9Les directeurs de l’ouvrage ont demandé à Pierre Macherey de rédiger une postface. L’auteur de Pour une théorie de la production littéraire (1971) propose une réflexion sur la « chose littéraire », reposant la vieille (mais toujours fascinante) question de ce qu’est la littérature. P. Macherey s’emploie à rappeler l’écart qui existe entre petite et grande littérature, mais aussi entre certaines approches critiques. Il distingue alors les approches « matérielles » de la critique littéraire — la sociologie de Pierre Bourdieu est ici convoquée, démystifiante, relationnelle — et les approches « immatérielles », plus sensibles à la valeur intrinsèque de la littérature — et c’est alors Maurice Blanchot qui figure en prêtre de la religion de l’immanence de la littérature. La réflexion est juste mais quelque peu en décalage avec un ouvrage qui portait sur la culture au XIXe siècle.
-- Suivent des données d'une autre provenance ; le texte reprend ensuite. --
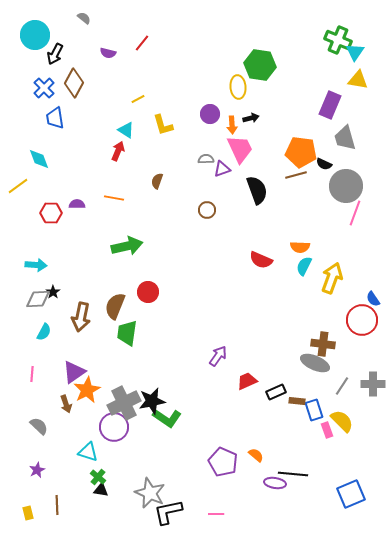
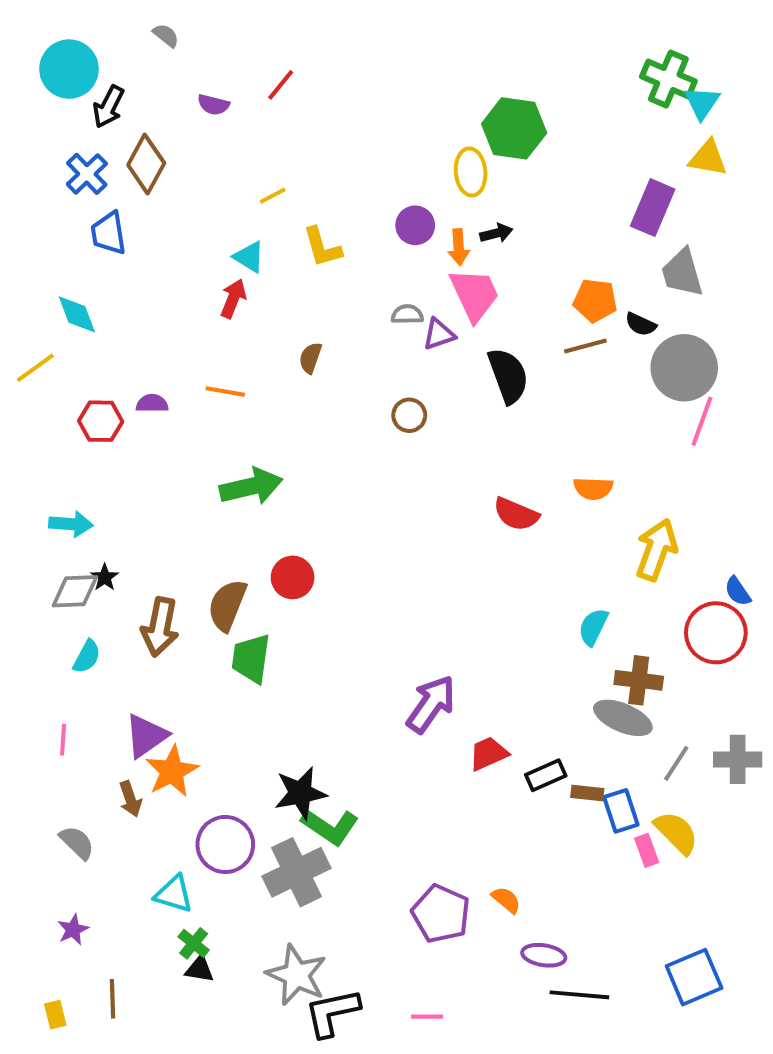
orange pentagon: (301, 152) -> (595, 301), size x0.7
cyan semicircle: (304, 266) -> (593, 627), moved
purple arrow: (218, 356) -> (431, 704), size x1.4
gray cross: (124, 403) -> (296, 872), moved
black line: (293, 474) -> (579, 995), moved

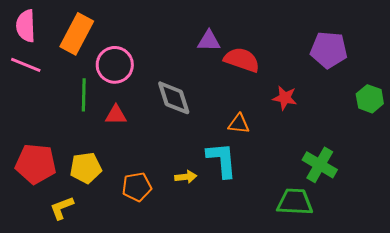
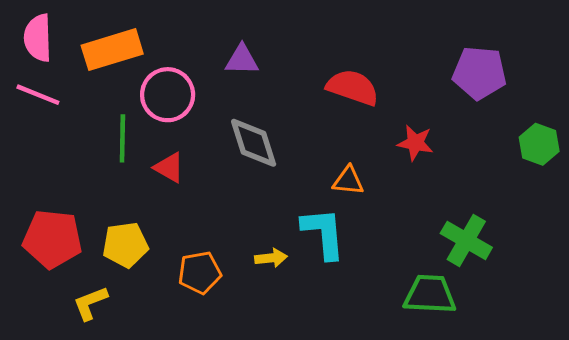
orange rectangle: (77, 34) -> (112, 50), turned 45
purple triangle: (209, 41) -> (242, 60), moved
red triangle: (116, 115) -> (169, 168), turned 30

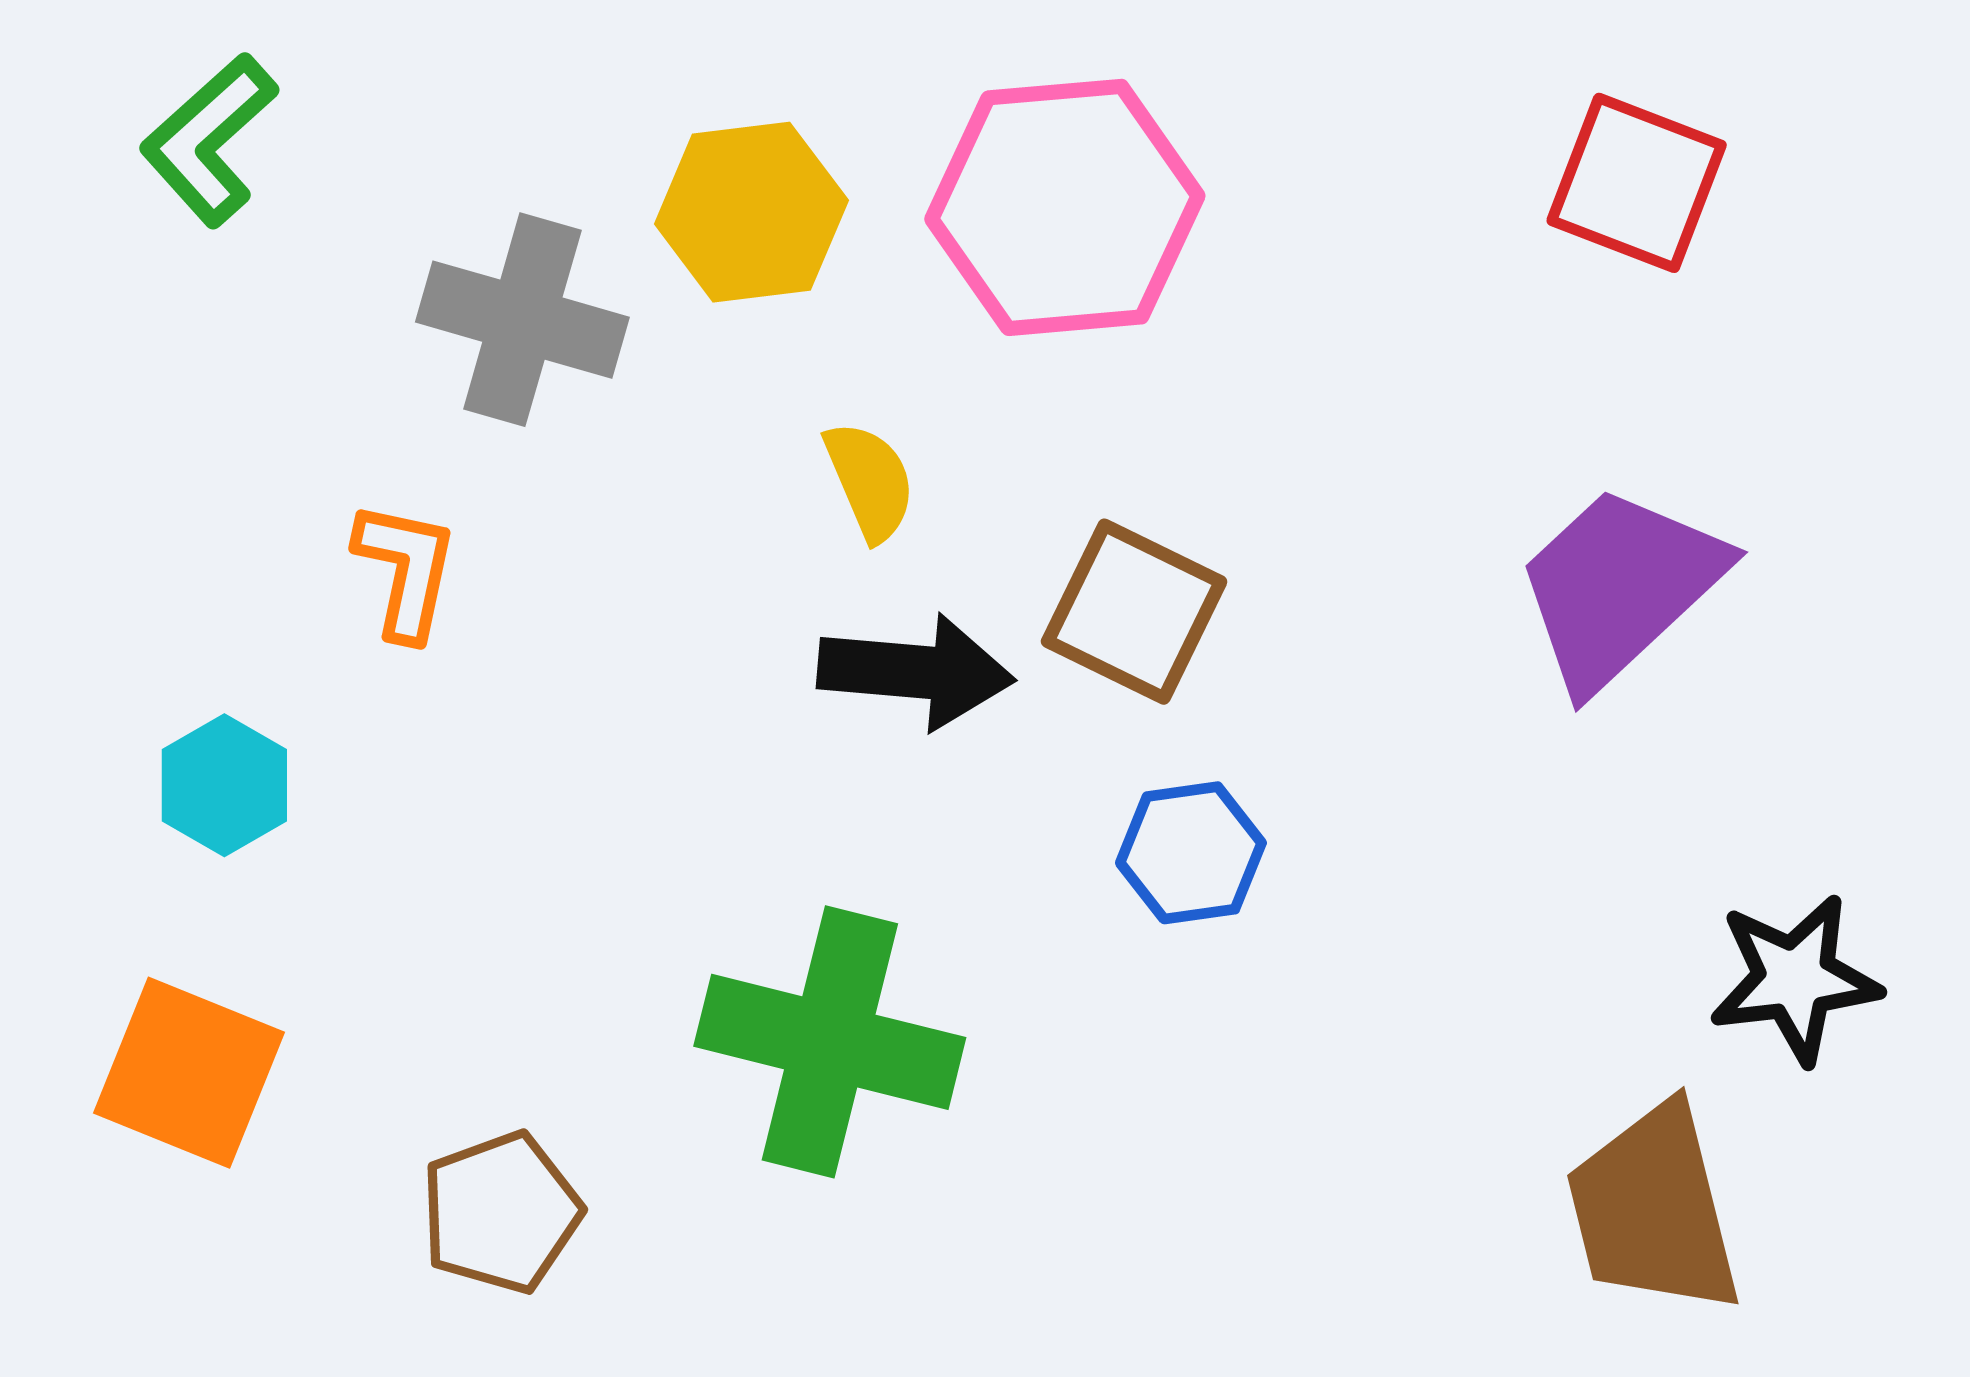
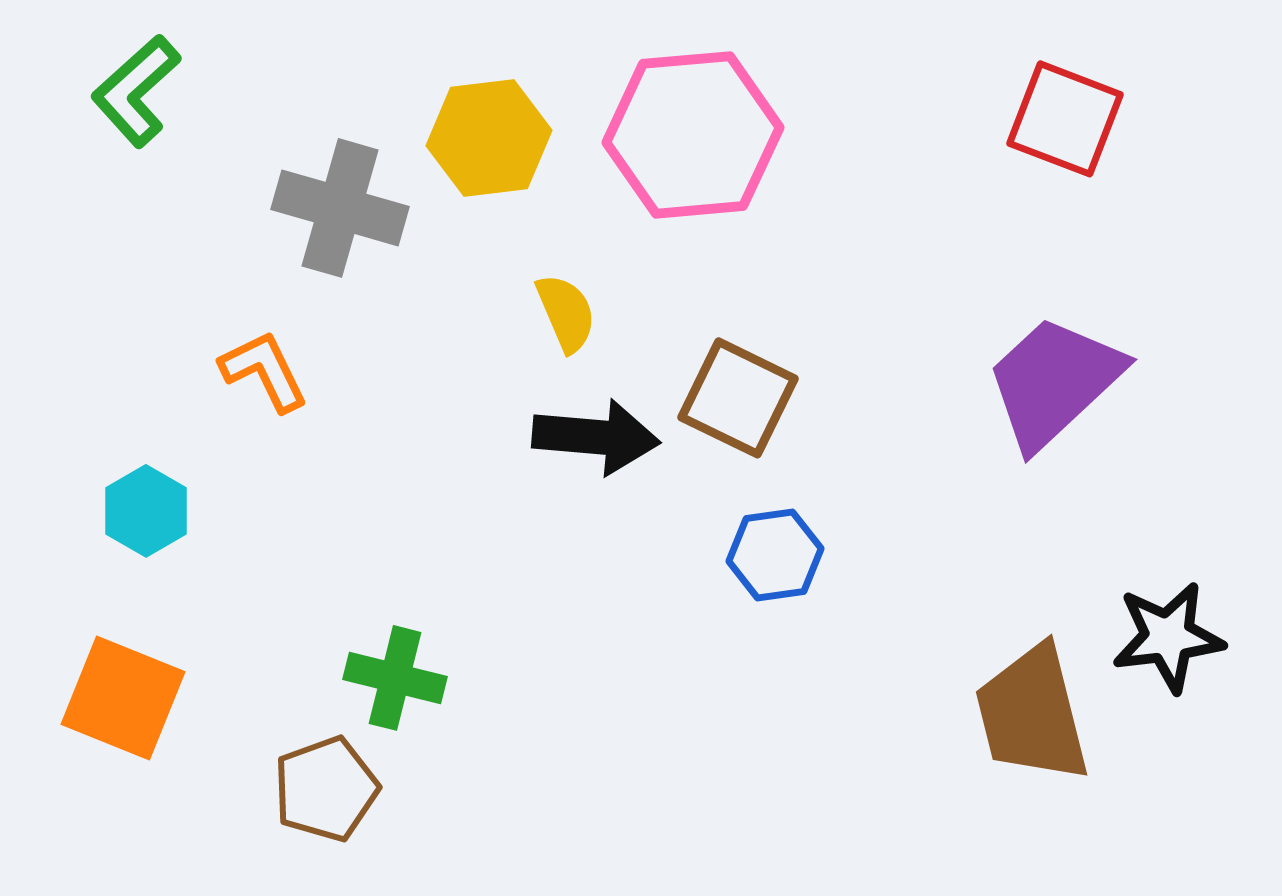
orange L-shape: (406, 570) -> (264, 371), turned -38
green cross: (830, 1042) -> (395, 678), moved, size x0.6
brown trapezoid: (1653, 1209) -> (1032, 714), moved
10En conclusion, si l’ensemble des propos tenus dans ce gros ouvrage sont fort pertinents, le lecteur sera déçu s’il pensait trouver autour du concept « d’immatériel » quelque chose de nouveau, une orientation claire et rassembleuse, une manière de mieux appréhender le XIXe siècle dans son foisonnement. « Immatériel » est tantôt synonyme de culture, tantôt la métaphore d’un certain idéalisme, tantôt la marque d’une réaction au « matérialisme » d’une société sécularisée, tantôt encore un renvoi aux médiations en régime médiatique, etc. Plus prosaïquement, « immatériel » désigne souvent le monde des idées alors que « matériel » renvoie à la réalité objective du monde réel. Tout cela forme donc un assemblage assez hétéroclite de réflexions — ce qui n’enlève rien aux qualités intrinsèques de chacune d’entre elles.